According to Newsweek, the latest Gallup poll shows McConnell bleeding support, even among Republican voters.
Breaking down the numbers
Notably, the poll was taken from Jan. 4–15, a period that saw everything from a pair of wins for Democrat Senate candidates in Georgia that granted Dems control of both houses of Congress to a riot on Capitol Hill that delayed the certification of the 2020 Electoral College votes.
As for McConnell, it seems voters aren’t impressed by his handling of it all. According to Newsweek, of more than 1,000 respondents, 64% told Gallup that they had an unfavorable view of the new minority leader.
Just 22% said they approved of McConnell’s job performance, according to Gallup‘s polling.
It only gets worse
Meanwhile, a similar poll from YouGov pegged McConnell at his lowest favorability rating since November 2017, Newsweek noted.
Among those in the GOP, the numbers only get worse for McConnell: just 42% — less than half — of Republicans surveyed by Gallup expressed support for the senator, Newsweek reported. It’s a sharp drop from this time last year; in a February 2020 poll, McConnell had the support of nearly 7 in 10 Republicans, according to Newsweek.

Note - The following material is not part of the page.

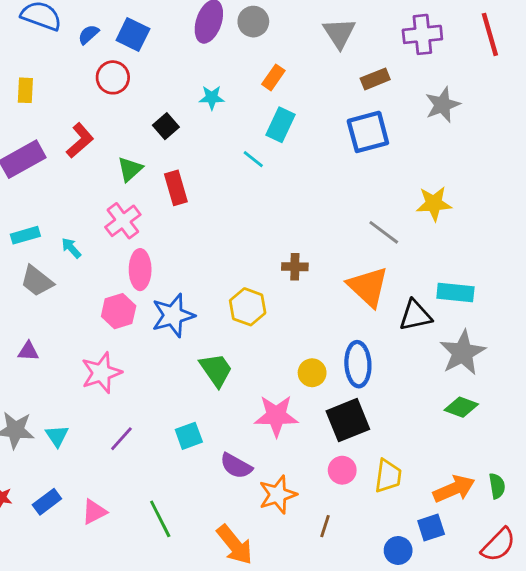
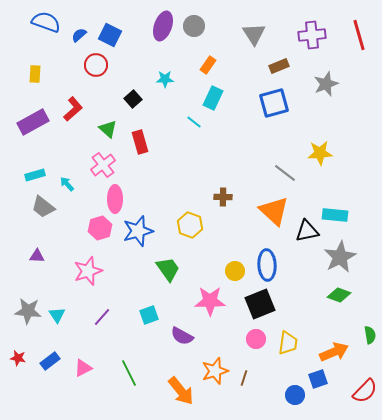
green triangle: (130, 169) -> (108, 129), turned -36
green semicircle: (497, 486) -> (370, 335), moved
orange star: (278, 495) -> (215, 371), moved

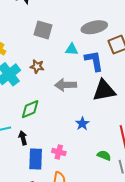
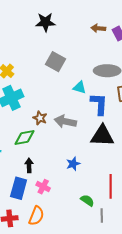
brown star: (37, 66) -> (40, 118), moved
black arrow: (23, 138) -> (29, 165), moved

In the same time frame, House Speaker Nancy Pelosi (D-CA) has seen an uptick in popularity, with 44% expressing support for her in the latest Gallup poll, compared to 39% who said the same last February, the pollster noted.
Looking to the future
It all begs the question: what is exactly is going on here? While there’s no easy answer, it’s not hard to speculate.
McConnell first started taking flak from his own caucus late last year, when he was one of the first Republicans to publicly accept then-President Donald Trump’s loss in the 2020 White House race. After the Electoral College named Joe Biden the winner of that election in mid-December, McConnell started referring to the Democrat as the “president-elect,” and he encouraged Senate Republicans not to object to the reported results, Politico noted.
Add to that McConnell’s reported openness to voting to convict Trump in the upcoming Senate impeachment trial, and the minority leader has found himself in a tough spot, especially as a full half of Republican voters maintain that the former president should play a “major role” in the GOP going forward, according to a Morning Consult poll shared by Forbes this week.
Luckily for McConnell, he has the next six years to try to win Republicans over before he’s up for re-election. Only time will tell, however, if he succeeds in that effort.